Miré hacia atrás, al lugar donde habíamos estado atrapados, donde mis compañeros luchaban denodadamente con sus mangueras, por terminar de sofocar el fuego, y volví a ver al ser que nos había protegido, el que, en definitiva nos había salvado la vida, el verdadero héroe. Estaba aun de pie, erguido, mirándonos partir. El hombre me dedicó una de esas sonrisas cálidas que poseía y alzó una mano a modo de despedida, entonces vi como desplegaba unas enormes alas blancas, de la misma pureza que su túnica y remontó vuelo hasta perderse en la oscuridad del cielo de aquella noche tan divina. Por mirar eso tropecé con uno de los camilleros y caí al suelo. Nadie, ninguno de los que estaba allí presente parecía haber visto lo que yo. Mi caída la atribuyeron a una descompensación de mi organismo a causa del estrés, el calor y el humo inhalado. Pero ya estábamos en la ambulancia, de modo que nos cargaron a ambos en ella y nos llevaron al hospital.

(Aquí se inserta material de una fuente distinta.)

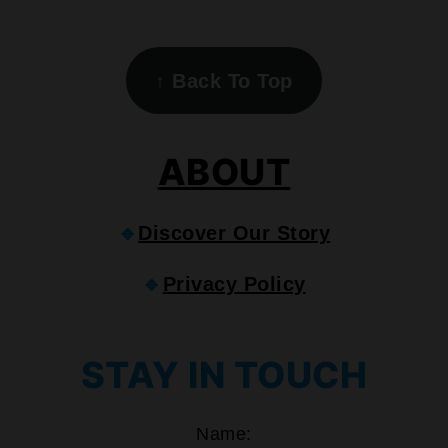
FOOTER
↑
Back To Top
ABOUT
🔹
Discover Our Story
🔹
Privacy Policy
STAY IN TOUCH
Name:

La niña se salvó, pero debieron amputarle una pierna pues una fractura expuesta debido a la viga se le infectó y no pudieron combatirla. Pero estaba viva y los padres me lo agradecieron regalándome un pequeño automóvil, fue mi primer auto, un Fiat 600. Yo cumplí con mi promesa y cabalgamos juntos el viejo caballo de mi padre.
En un primer momento había pensado contar la verdad, que yo no había sido el héroe real, que un ángel había sido el que nos había salvado a ambos, en realidad. Pero ¿quién me iba a creer semejante cosa? Lo más probable es que pensaran que el incidente me había dejado trastornado. Además ya en los diarios había salido en primera plana como el héroe de la catástrofe, los padres de Marcela me habían regalado el auto y los muchachos del cuartel me organizaron un asado en homenaje. Hasta recibí una medalla al valor de una organización internacional que nuclea a los cuerpos de bomberos voluntarios de todo el mundo.

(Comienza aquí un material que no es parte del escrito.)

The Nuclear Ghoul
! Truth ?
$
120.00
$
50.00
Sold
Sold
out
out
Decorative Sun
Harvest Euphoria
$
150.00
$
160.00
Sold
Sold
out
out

¿Lo ve? ¿Cuesta creerle a usted? Pues le digo la verdad, aquel tipo que nos protegió del fuego era un ángel. O al menos eso supongo yo. Un ángel que envió Dios como respuesta a mis ruegos. Mi pedido había sido cambiar mi vida por la de la niña, y sin embargo Dios, me respondió enviándonos un ángel guardián para que cuidara de ambos. Usted pensará que estoy loco, o que le estoy tomando el pelo, pero no es así. Perdón, por lo menos lo segundo no. Aun no puedo decirle si estoy en mi sano juicio o no; si todo aquello fue producto de mi imaginación, incentivada por mi mente, febril y desesperada, en medio de esa prisión de fuego, humo y calor insoportable. Pero le puedo asegurar que todos estos años he vivido con un remordimiento atroz, un enorme sentimiento de culpa, como si al ocultar esta verdad, como si al no revelar este milagro al mundo, hubiera traicionado a Dios y a su inmensa misericordia. Ahora ya está, ya lo hice, puedo esperar tranquilo mi hora final, en paz. Usted haga lo que quiera, créame o no, pero le aseguro que esta es la verdadera historia.